While the hero is incarcerated, an epidemic named AVH Fever torments Pelaez. In a quick stance, it is revealed that only Rogelio’s blood can cure the said disease. For this, he is freed, but only to be imprisoned again by doctors and serve as a blood machine of thousands of people desperately trying to be cured. On his way home, a father whose child is suffering from AVH asks Rogelio if he’s the person whose blood can cure. Upon saying yes, Rogelio is knife-stabbed, and dies alongside his parents that he hasn’t been able to heal.

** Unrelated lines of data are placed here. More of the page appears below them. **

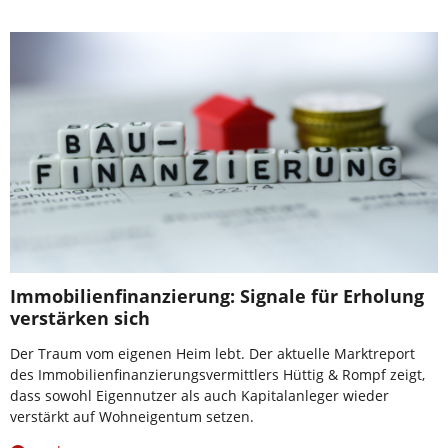
Immobilienfinanzierung: Signale für Erholung
verstärken sich
Der Traum vom eigenen Heim lebt. Der aktuelle Marktreport
des Immobilienfinanzierungsvermittlers Hüttig & Rompf zeigt,
dass sowohl Eigennutzer als auch Kapitalanleger wieder
verstärkt auf Wohneigentum setzen.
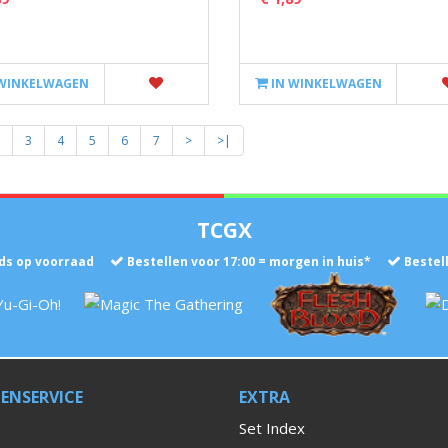
 WINKELWAGEN
IN WINKELWAGEN
3
4
5
6
7
>
>|
TCGX
ds op voorraad
Bestellen voor 17:00 = morgen in huis*
Bestel
ENSERVICE
EXTRA
Set Index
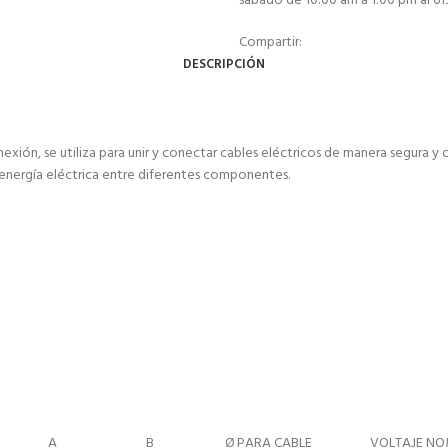
sabádo de 10:00 am a 1:00 pm al 6
Compartir:
DESCRIPCIÓN
n, se utiliza para unir y conectar cables eléctricos de manera segura y 
e energía eléctrica entre diferentes componentes.
A
B
Ø PARA CABLE
VOLTAJE NO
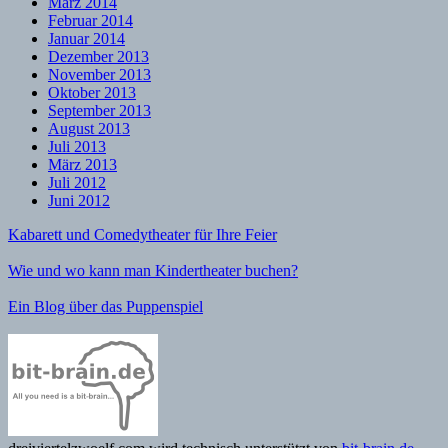
März 2014
Februar 2014
Januar 2014
Dezember 2013
November 2013
Oktober 2013
September 2013
August 2013
Juli 2013
März 2013
Juli 2012
Juni 2012
Kabarett und Comedytheater für Ihre Feier
Wie und wo kann man Kindertheater buchen?
Ein Blog über das Puppenspiel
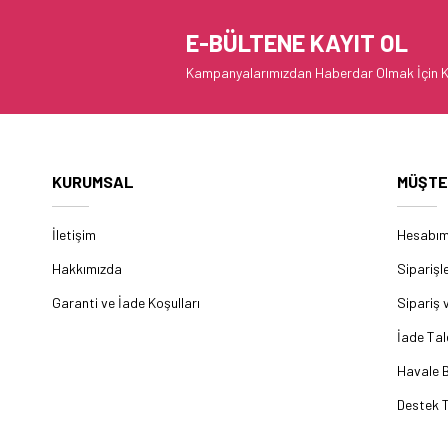
E-BÜLTENE KAYIT OL
Kampanyalarımızdan Haberdar Olmak İçin K
KURUMSAL
MÜŞTE
İletişim
Hesabı
Hakkımızda
Siparişl
Garanti ve İade Koşulları
Sipariş 
İade Tal
Havale B
Destek T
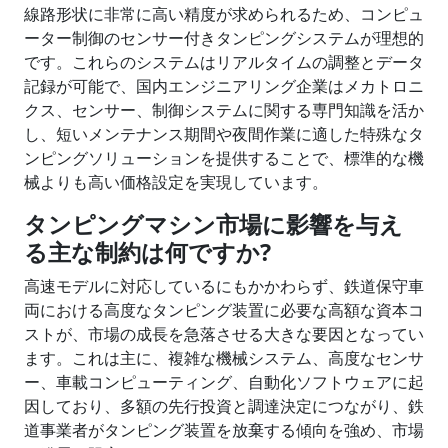
線路形状に非常に高い精度が求められるため、コンピュ
ーター制御のセンサー付きタンピングシステムが理想的
です。これらのシステムはリアルタイムの調整とデータ
記録が可能で、国内エンジニアリング企業はメカトロニ
クス、センサー、制御システムに関する専門知識を活か
し、短いメンテナンス期間や夜間作業に適した特殊なタ
ンピングソリューションを提供することで、標準的な機
械よりも高い価格設定を実現しています。
タンピングマシン市場に影響を与え
る主な制約は何ですか?
高速モデルに対応しているにもかかわらず、鉄道保守車
両における高度なタンピング装置に必要な高額な資本コ
ストが、市場の成長を急落させる大きな要因となってい
ます。これは主に、複雑な機械システム、高度なセンサ
ー、車載コンピューティング、自動化ソフトウェアに起
因しており、多額の先行投資と調達決定につながり、鉄
道事業者がタンピング装置を放棄する傾向を強め、市場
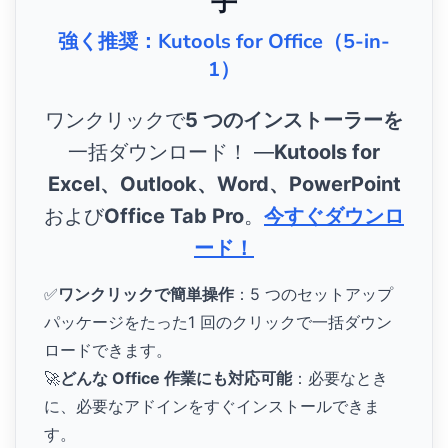
手
強く推奨：Kutools for Office（5-in-
1）
ワンクリックで
5 つのインストーラーを
一括ダウンロード！ ―
Kutools for
Excel、Outlook、Word、PowerPoint
および
Office Tab Pro
。
今すぐダウンロ
ード！
✅
ワンクリックで簡単操作
：5 つのセットアップ
パッケージをたった1 回のクリックで一括ダウン
ロードできます。
🚀
どんな Office 作業にも対応可能
：必要なとき
に、必要なアドインをすぐインストールできま
す。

The Jologs Noli Me Tangere?
Philippine novels are said to be haunted by the desire to follow, if not equal, the success of Jose Rizal’s Noli and El Fili, and Bob Ong, the present superstar of Philippine pop literature, in underpinning the problems of the nation in this 7th book, becomes a part of the so-called Rizal-haunting/writing-tradition. Familiar characters and elements of Noli Me Tangere are present in Kapitan Sino. The martyr hero (Ibarra/Rizal=Kapitan Sino), the corrupt government (Spaniards=Vice Mayor Samonte), the social climbing bitches (Victorina&Consolacion/Aling Baby & Precious), and the fucked up society (San Diego/Pelaez). The problematic cultural traits of Filipinos in BBMAMP are creatively highlighted in this book, among them the phony acts and elitist pretensions of the middle & lower classes, the public preference for parties and spectacles over necessities, the tolerated culture of graft and corruption, the vain assumption of debt-of-gratitude, and the superficial sense of community and nationhood in general. Kapitan Sino is very alarming, and saddening in as much as it highlights how the problems of the Philippine nation in Rizal’s Noli, after more than a century, are still the same problems being faced by Pelaez in that Post-EDSA setting, and worse, in the now.